= What to produce =
Leave out the pictures and retype, exactly, the lines below from the line with "Iniciativas de Manuel ..." up to and including the line with "4) Отчет об использовании бюджетных", nothing more.

Provided records below:

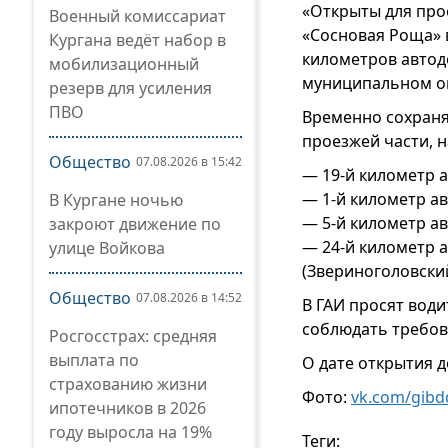
«Открыты для про
Военный комиссариат
«Сосновая Роща» 
Кургана ведёт набор в
километров автод
мобилизационный
муниципальном ок
резерв для усиления
ПВО
Временно сохраня
проезжей части, н
Общество
07.08.2026 в 15:42
— 19-й километр 
— 1-й километр а
В Кургане ночью
— 5-й километр а
закроют движение по
— 24-й километр 
улице Войкова
(Звериноголовский
Общество
07.08.2026 в 14:52
В ГАИ просят вод
соблюдать требов
Росгосстрах: средняя
выплата по
О дате открытия 
страхованию жизни
Фото:
vk.com/gibd
ипотечников в 2026
году выросла на 19%
Теги:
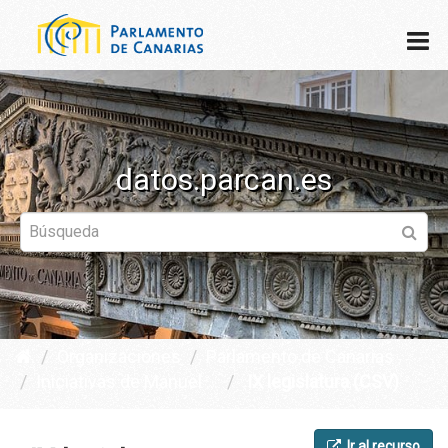
datos.parcan.es
Organizaciones
Parlamento de Canarias
Iniciativas de Manuel ...
IX legislatura (CSV)
Ir al recurso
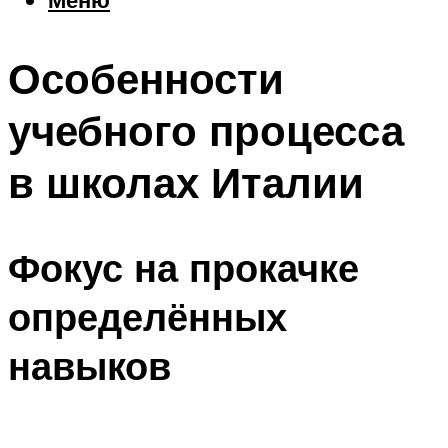
Еда
Погода
Особенности
Шоппинг
Что посетить
учебного процесса
в школах Италии
Меню
Фокус на прокачке
определённых
навыков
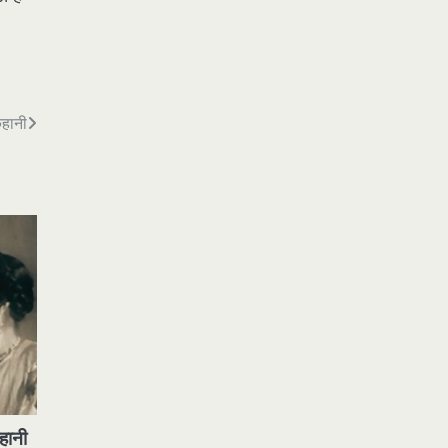
कहानी
हानी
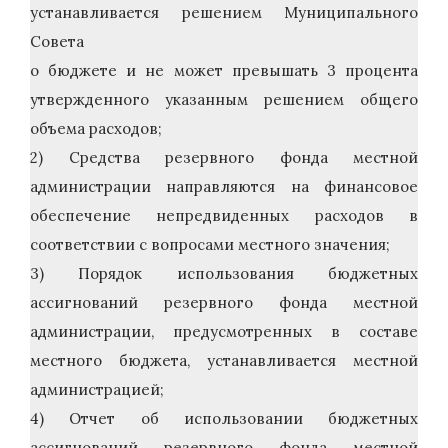
устанавливается решением Муниципального
Совета
о бюджете и не может превышать 3 процента
утвержденного указанным решением общего
объема расходов;
2) Средства резервного фонда местной
администрации направляются на финансовое
обеспечение непредвиденных расходов в
соответствии с вопросами местного значения;
3) Порядок использования бюджетных
ассигнований резервного фонда местной
администрации, предусмотренных в составе
местного бюджета, устанавливается местной
администрацией;
4) Отчет об использовании бюджетных
ассигнований резервного фонда местной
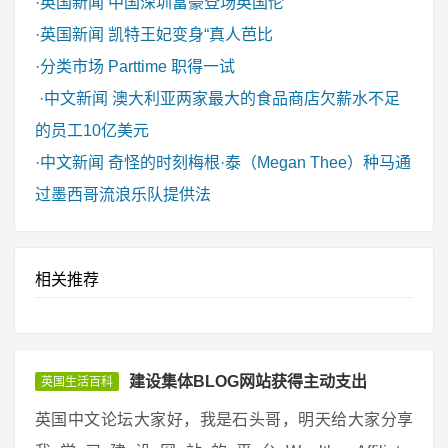
·
英国新闻
中国深圳富豪登场英国伦
·
英国新闻
凯特王妃变身“真人芭比
·
分类市场
Parttime 职得一试
·
中文新闻
澳大利亚两家最大的食品商店欠薪水不足
的员工10亿美元
·
中文新闻
奇怪的时刻梅根·泰（Megan Thee）种马通
过墨西哥流浪乐队提供法
相关推荐
建设集体BLOG网站获得主动支出
英国生活百科
英国中文论坛大家好，我是石头哥，明天给大家分享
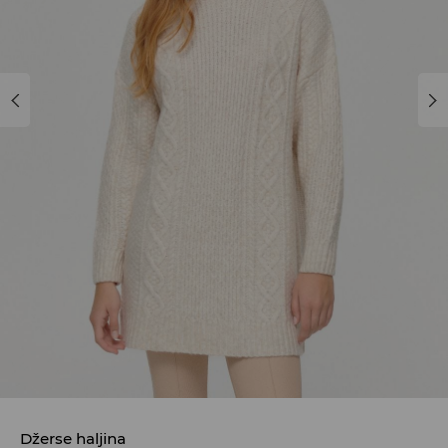
Džerse haljina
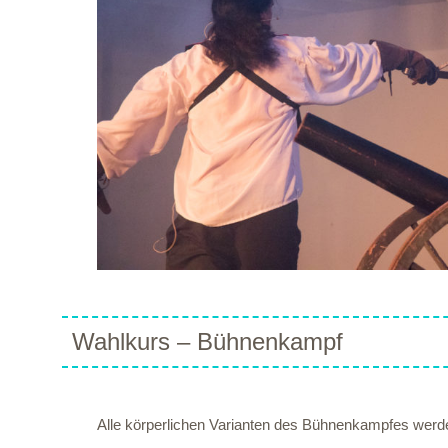
Wahlkurs – Bühnenkampf
Alle körperlichen Varianten des Bühnenkampfes werden 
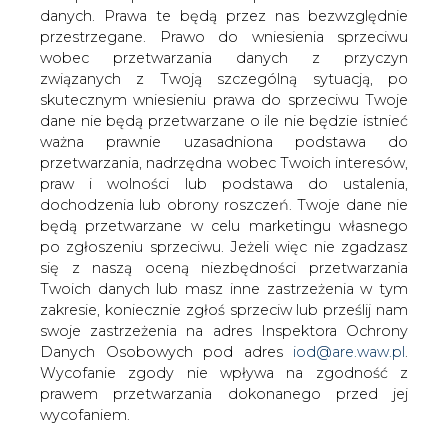
danych. Prawa te będą przez nas bezwzględnie
przestrzegane. Prawo do wniesienia sprzeciwu
wobec przetwarzania danych z przyczyn
Litewski minister energetyki
związanych z Twoją szczególną sytuacją, po
zadeklarował pomoc Polsce w
dostawach gazu
skutecznym wniesieniu prawa do sprzeciwu Twoje
dane nie będą przetwarzane o ile nie będzie istnieć
ważna prawnie uzasadniona podstawa do
przetwarzania, nadrzędna wobec Twoich interesów,
praw i wolności lub podstawa do ustalenia,
dochodzenia lub obrony roszczeń. Twoje dane nie
będą przetwarzane w celu marketingu własnego
Jeżeli Polska będzie potrzebowała gazu,
po zgłoszeniu sprzeciwu. Jeżeli więc nie zgadzasz
to do Polski on popłynie – oznajmił
się z naszą oceną niezbędności przetwarzania
litewski minister energetyki Dainius
Twoich danych lub masz inne zastrzeżenia w tym
Kreivys w reakcji na działania
zakresie, koniecznie zgłoś sprzeciw lub prześlij nam
swoje zastrzeżenia na adres Inspektora Ochrony
rosyjskiego Gazpromu, który całkowicie
Danych Osobowych pod adres
iod@are.waw.pl
.
wstrzymał dostawy gazu dla Polski i
Wycofanie zgody nie wpływa na zgodność z
Bułgarii.
prawem przetwarzania dokonanego przed jej
wycofaniem.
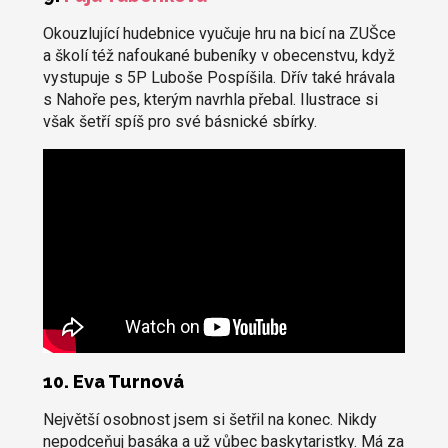
Okouzlující hudebnice vyučuje hru na bicí na ZUŠce
a školí též nafoukané bubeníky v obecenstvu, když
vystupuje s 5P Luboše Pospíšila. Dřív také hrávala
s Nahoře pes, kterým navrhla přebal. Ilustrace si
však šetří spíš pro své básnické sbírky.
10. Eva Turnová
Největší osobnost jsem si šetřil na konec. Nikdy
nepodceňuj basáka a už vůbec baskytaristky. Má za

End of Provided records.

= Response area =
Iniciativas de Manuel ...
IX legislatura (CSV)
Ir al recurso
Еда
Погода
Особенности
Шоппинг
Что посетить
учебного процесса
в школах Италии
Меню
Фокус на прокачке
определённых
навыков
कहानी
हानी
устанавливается решением Муниципального
Совета
о бюджете и не может превышать 3 процента
утвержденного указанным решением общего
объема расходов;
2) Средства резервного фонда местной
администрации направляются на финансовое
обеспечение непредвиденных расходов в
соответствии с вопросами местного значения;
3) Порядок использования бюджетных
ассигнований резервного фонда местной
администрации, предусмотренных в составе
местного бюджета, устанавливается местной
администрацией;
4) Отчет об использовании бюджетных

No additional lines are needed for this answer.